Write out the records that follow exactly. Do not include pictures.
──────── Exercise materials
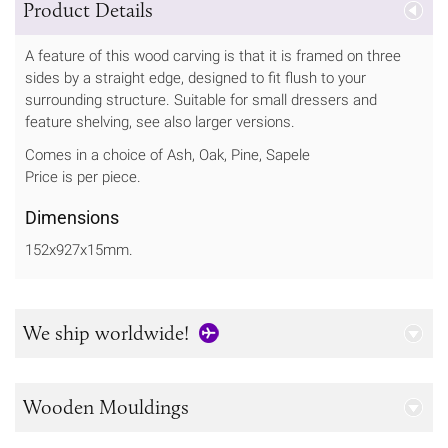
Product Details
A feature of this wood carving is that it is framed on three
sides by a straight edge, designed to fit flush to your
surrounding structure. Suitable for small dressers and
feature shelving, see also larger versions.
Comes in a choice of Ash, Oak, Pine, Sapele
Price is per piece.
Dimensions
152x927x15mm.
We ship worldwide!
Wooden Mouldings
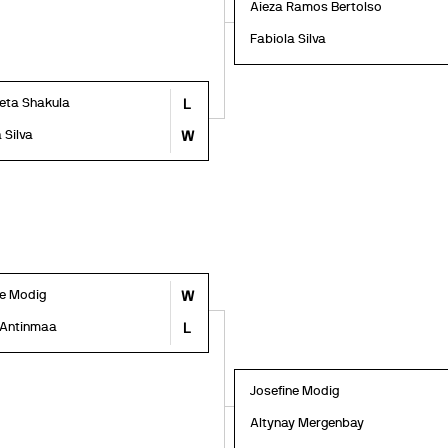
Aieza Ramos Bertolso
Fabiola Silva
veta Shakula
L
 Silva
W
ne Modig
W
 Antinmaa
L
Josefine Modig
Altynay Mergenbay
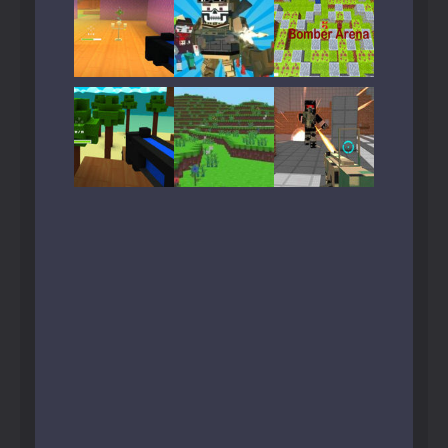
Play
Play
Play
Play
Play
Play
Play
Play
Play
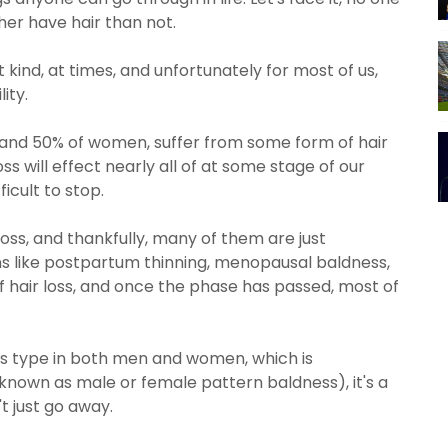
her have hair than not.
at kind, at times, and unfortunately for most of us,
lity.
and 50% of women, suffer from some form of hair
loss will effect nearly all of at some stage of our
fficult to stop.
oss, and thankfully, many of them are just
s like postpartum thinning, menopausal baldness,
f hair loss, and once the phase has passed, most of
s type in both men and women, which is
own as male or female pattern baldness), it's a
't just go away.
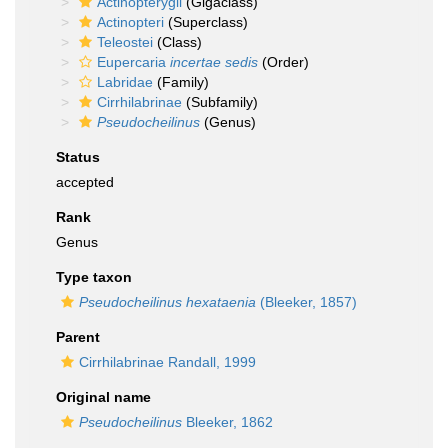
Actinopterygii
(Gigaclass)
Actinopteri
(Superclass)
Teleostei
(Class)
Eupercaria
incertae sedis
(Order)
Labridae
(Family)
Cirrhilabrinae
(Subfamily)
Pseudocheilinus
(Genus)
Status
accepted
Rank
Genus
Type taxon
Pseudocheilinus hexataenia
(Bleeker, 1857)
Parent
Cirrhilabrinae Randall, 1999
Original name
Pseudocheilinus
Bleeker, 1862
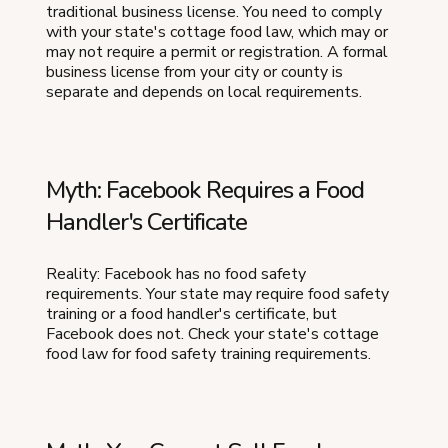
traditional business license. You need to comply
with your state's cottage food law, which may or
may not require a permit or registration. A formal
business license from your city or county is
separate and depends on local requirements.
Myth: Facebook Requires a Food
Handler's Certificate
Reality: Facebook has no food safety
requirements. Your state may require food safety
training or a food handler's certificate, but
Facebook does not. Check your state's cottage
food law for food safety training requirements.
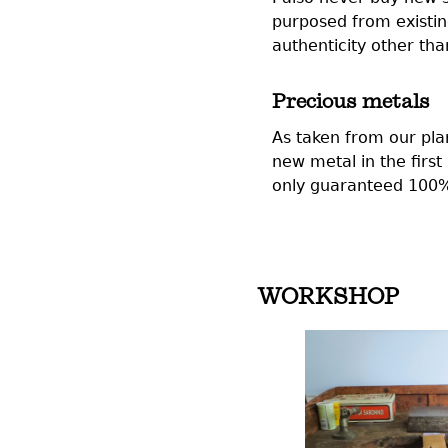
purposed from existin
authenticity other t
Precious metals
As taken from our plan
new metal in the firs
only guaranteed 100% 
WORKSHOP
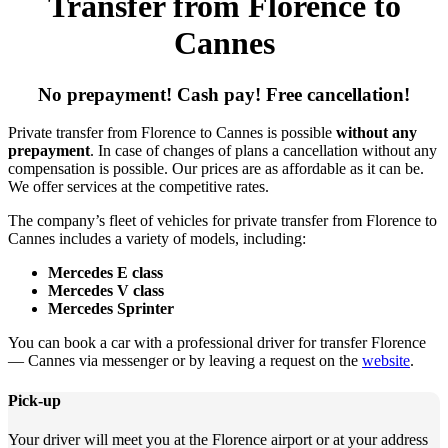
Transfer from Florence to
Cannes
No prepayment! Cash pay! Free cancellation!
Private transfer from Florence to Cannes is possible
without any
prepayment
. In case of changes of plans a cancellation without any
compensation is possible. Our prices are as affordable as it can be.
We offer services at the competitive rates.
The company’s fleet of vehicles for private transfer from Florence to
Cannes includes a variety of models, including:
Mercedes E class
Mercedes V class
Mercedes Sprinter
You can book a car with a professional driver for transfer Florence
— Cannes via messenger or by leaving a request on the
website
.
Pick-up
Your driver will meet you at the Florence airport or at your address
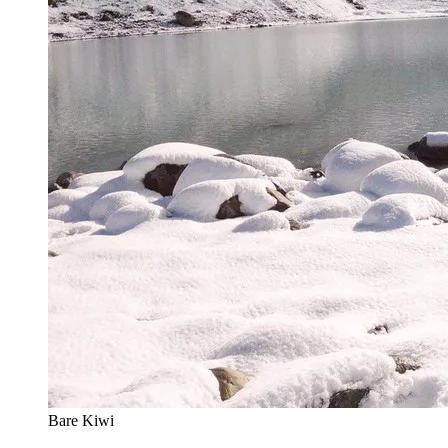
Bare Kiwi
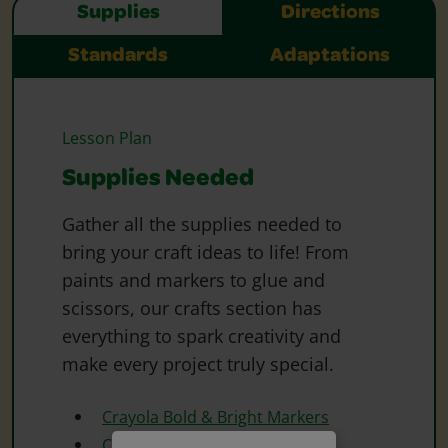
Supplies
Directions
Standards
Adaptations
Lesson Plan
Supplies Needed
Gather all the supplies needed to
bring your craft ideas to life! From
paints and markers to glue and
scissors, our crafts section has
everything to spark creativity and
make every project truly special.
Crayola Bold & Bright Markers
Crayola Construction Paper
────────────────
Result of the exercise:
Product Details
A feature of this wood carving is that it is framed on three
sides by a straight edge, designed to fit flush to your
surrounding structure. Suitable for small dressers and
feature shelving, see also larger versions.
Comes in a choice of Ash, Oak, Pine, Sapele
Price is per piece.
Dimensions
152x927x15mm.
We ship worldwide!
Wooden Mouldings
Aieza Ramos Bertolso
Fabiola Silva
veta Shakula
L
 Silva
W
ne Modig
W
 Antinmaa
L
Josefine Modig
Altynay Mergenbay
Play
Play
Play
Play
Play
Play
Play
Play
Play
her have hair than not.
at kind, at times, and unfortunately for most of us,
lity.
and 50% of women, suffer from some form of hair
loss will effect nearly all of at some stage of our
fficult to stop.
oss, and thankfully, many of them are just
s like postpartum thinning, menopausal baldness,
f hair loss, and once the phase has passed, most of
s type in both men and women, which is
own as male or female pattern baldness), it's a
't just go away.
Actinopterygii
(Gigaclass)
Actinopteri
(Superclass)
Teleostei
(Class)
Eupercaria
incertae sedis
(Order)
Labridae
(Family)
Cirrhilabrinae
(Subfamily)
Pseudocheilinus
(Genus)
Status
accepted
Rank
Genus
Type taxon
Pseudocheilinus hexataenia
(Bleeker, 1857)
Parent
Cirrhilabrinae Randall, 1999
Original name
Pseudocheilinus
Bleeker, 1862
traditional business license. You need to comply
with your state's cottage food law, which may or
may not require a permit or registration. A formal
business license from your city or county is
separate and depends on local requirements.
Myth: Facebook Requires a Food
Handler's Certificate
Reality: Facebook has no food safety
requirements. Your state may require food safety
training or a food handler's certificate, but
Facebook does not. Check your state's cottage
food law for food safety training requirements.
purposed from existin
authenticity other t
Precious metals
As taken from our plan
new metal in the firs
only guaranteed 100% 
WORKSHOP
Transfer from Florence to
Cannes
No prepayment! Cash pay! Free cancellation!
Private transfer from Florence to Cannes is possible
without any
prepayment
. In case of changes of plans a cancellation without any
compensation is possible. Our prices are as affordable as it can be.
We offer services at the competitive rates.
The company’s fleet of vehicles for private transfer from Florence to
Cannes includes a variety of models, including:
Mercedes E class
Mercedes V class
Mercedes Sprinter
You can book a car with a professional driver for transfer Florence
— Cannes via messenger or by leaving a request on the
website
.
Pick-up
Your driver will meet you at the Florence airport or at your address
Bare Kiwi
Supplies
Directions
Standards
Adaptations
Lesson Plan
Supplies Needed
Gather all the supplies needed to
bring your craft ideas to life! From
paints and markers to glue and
scissors, our crafts section has
everything to spark creativity and
make every project truly special.
Crayola Bold & Bright Markers
Crayola Construction Paper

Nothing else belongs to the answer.